For a file referenced via an XInclude directive or
ENTITY
definition, refer to the file using a
path name that is relative to the location of the referencing
file. Suppose that a Reference Manual
document file in the refman-5.1
directory
refers to these files:
The entity file all-entities.ent
located in the refman-5.1
directory
The XML content file preface.xml
located in the refman-5.1
directory
The XML content file ha.xml
located in
the ../refman-common
directory
The references to the entity and content files should look like this:
<?xml version="1.0" encoding="utf-8"?> <!DOCTYPE book PUBLIC "-//OASIS//DTD DocBook XML V4.3//EN" "http://www.oasis-open.org/docbook/xml/4.3/docbookx.dtd" [ <!ENTITY % all.entities SYSTEM "all-entities.ent"> %all.entities; ]> <book id="refman-5-1" lang="en"> ... <xi:include href="preface.xml" xmlns:xi="http://www.w3.org/2001/XInclude"/> ... <xi:include href="../refman-common/ha.xml" xmlns:xi="http://www.w3.org/2001/XInclude"/> ... </book>
Similar principles apply to entity files that reference other
entity files. Suppose that the
all-entities.xml
entity file in the
refman-5.1
directory refers to several
other entity files:
fixedchars.ent
, located in the
../common
directory
urls.ent
, located in the
../refman-common
directory
versions.ent
, located in the
refman-5.1
directory
all-entities.xml
can be written like this:
<?xml version="1.0" encoding="utf-8"?> <!-- This file names all the entity files needed by .xml files in the current directory. All ENTITY declarations should be given first, followed by references to the those entities. --> <!ENTITY % fixedchars.entities SYSTEM "../common/fixedchars.ent"> <!ENTITY % urls.entities SYSTEM "../refman-common/urls.ent"> <!ENTITY % versions.entities SYSTEM "versions.ent"> %fixedchars.entities; %urls.entities; %versions.entities;
The ENTITY
lines that define the entity
files should all precede the lines that refer to the entity
definitions. This is required because the parser used by our
dependency generator xmldepend.pl gets
confused otherwise and notices only the first definition. The
result is that dependency information is incomplete.

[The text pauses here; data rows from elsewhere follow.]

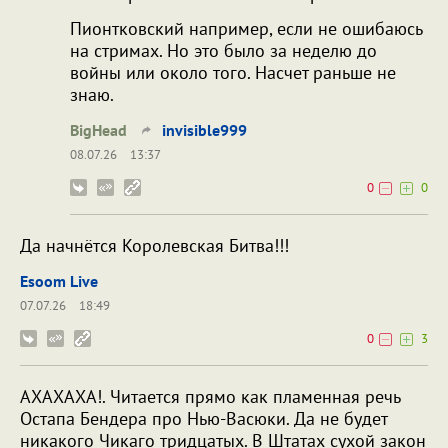
Пионтковский например, если не ошибаюсь
на стримах. Но это было за неделю до
войны или около того. Насчет раньше не
знаю.
BigHead
invisible999
08.07.26
13:37
0
0
Да начнётся Королевская Битва!!!
Esoom Live
07.07.26
18:49
0
3
АХАХАХА!. Читается прямо как пламенная речь
Остапа Бендера про Нью-Васюки. Да не будет
никакого Чикаго тридцатых. В Штатах сухой закон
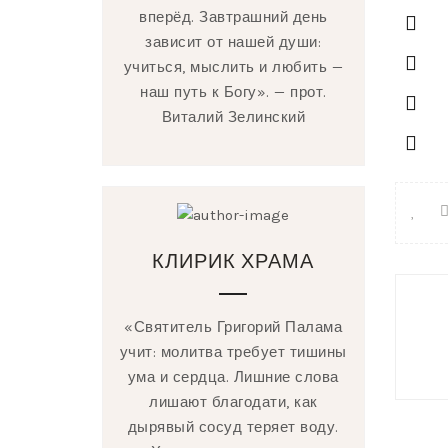
вперёд. Завтрашний день
зависит от нашей души:
учиться, мыслить и любить —
наш путь к Богу». — прот.
Виталий Зелинский
КЛИРИК ХРАМА
Нави
по
«Святитель Григорий Палама
запи
учит: молитва требует тишины
ума и сердца. Лишние слова
лишают благодати, как
дырявый сосуд теряет воду.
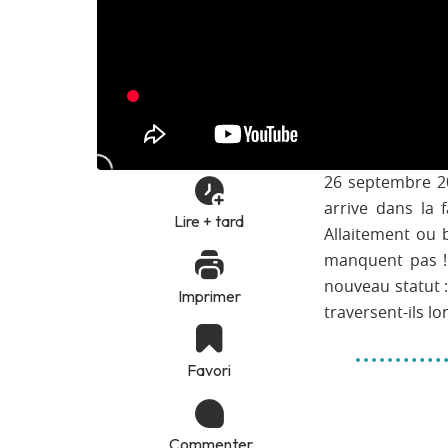
26 septembre 20
arrive dans la 
Lire + tard
Allaitement ou 
manquent pas ! 
nouveau statut 
Imprimer
traversent-ils lor
Favori
Commenter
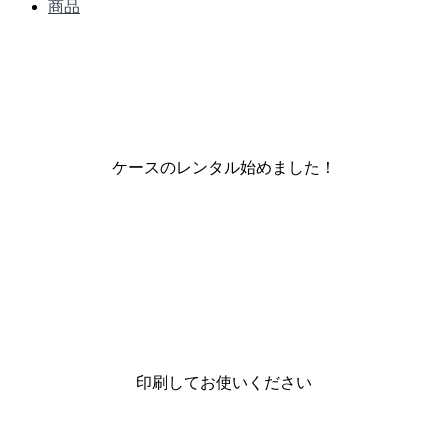
商品
ケースのレンタル始めました！
印刷してお使いください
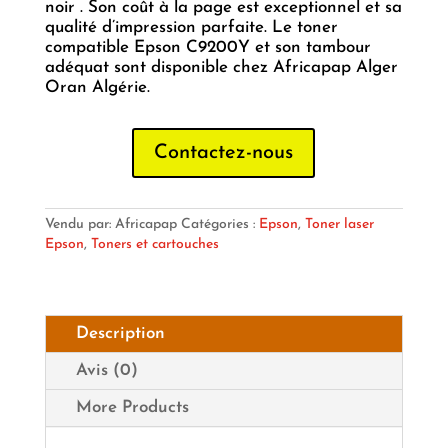
noir . Son coût à la page est exceptionnel et sa
qualité d’impression parfaite. Le toner
compatible Epson C9200Y et son tambour
adéquat sont disponible chez Africapap Alger
Oran Algérie.
Contactez-nous
Vendu par: Africapap
Catégories :
Epson
,
Toner laser
Epson
,
Toners et cartouches
Description
Avis (0)
More Products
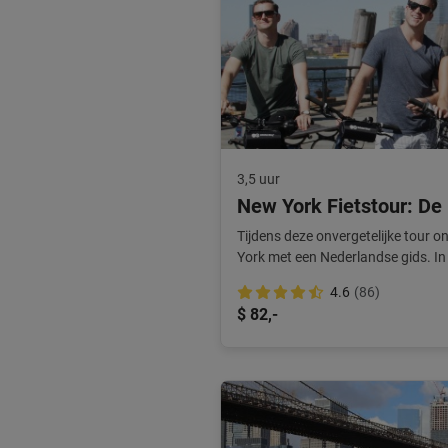
3,5 uur
New York Fietstour: De 
Tijdens deze onvergetelijke tour o
York met een Nederlandse gids. In 3
tempo van Central Park richting 
4.6
(86)
de leukste verhalen, waardoor je 
$ 82,-
wordt.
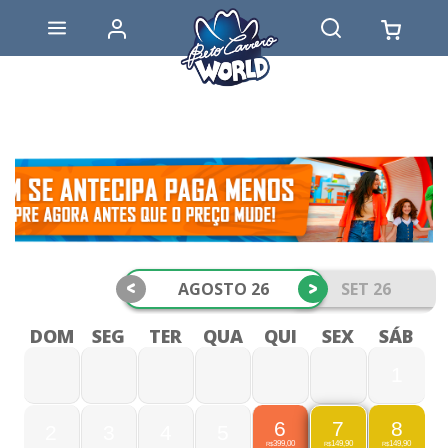
<
>
AGOSTO 26
SET 26
DOM
SEG
TER
QUA
QUI
SEX
SÁB
1
6
8
7
2
3
4
5
399,00
149,90
149,90
R$
R$
R$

There are certain ways in which you should not refer to files in other directories:
Do not use absolute path names to name entity files or files in XInclude directives. The path names might be correct for your system, but they won't be correct for other people.
Do not set up symbolic links to the files in the current directory and then refer to the symlinks as though the files are located in the current directory. This strategy works on Unix, but fails on Windows.